I implemented an arbitrary precision floating point class using Boosts cpp_int for the mantissa and it works fine (I am not using their cpp_bin_floats because I need to be able to dynamically change precision).
However, I think it might be possible to optimize multiplication. The way I am doing this now is:
- Add the exponents.
- Multiply the mantissas. We get a mantissa (about) twice the size.
- Truncate / shift right the result mantissa, so it has the desired length and adjust the exponent accordingly
But that means, we calculated half the digits unnecessarily. Of course we can't just truncate the two multiplicands by half. That would give wrong results. Is there an amount I can truncate the multiplicands that gives no loss of precision?

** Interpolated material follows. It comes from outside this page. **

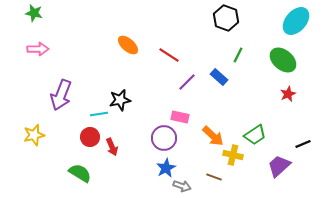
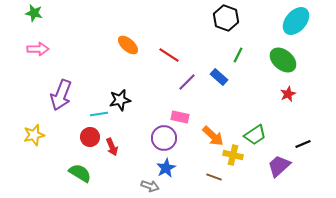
gray arrow: moved 32 px left
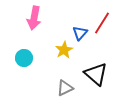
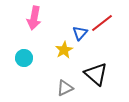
red line: rotated 20 degrees clockwise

One other thought is: When multiplying two 64 bit integers, I would need a 128 bit integer to hold the result. But I can also split the two multiplicands into high and low parts, calculate them crosswise and distribute the results into two 64 bit integers like this:
low = low_a * low_b;
mid1 = low_a * high_b;
mid2 = high_a * low_b;
high = high_a * high_b;
highResult = high + (mid1 >> 32) + (mid2 >> 32);
lowResult = low + (mid1 << 32) + (mid2 << 32);
Hopefully I didn't make a mistake here. But we can see: If we only keep highResult anyway, we don't need to calculate low_a * low_b (that might give us a "carry", but I think, that is not necessary for precision). So only 3 of the 4 multiplications are necessary. This holds for any number of bits my integers has. Also: Since I only use the high parts of the mid results, I could technically use a recursive approach.
Shouldn't that open up the possibility to accelerate multiplication? If so: How could I as efficiently as possible split two cpp_int? I could bitshift right by half the msb to get the high part. But I can't think of a quick operation to get the low part (first shifting right, then left again and then subtract from the original value would probably be slow for very long cpp_int, wouldn't it?).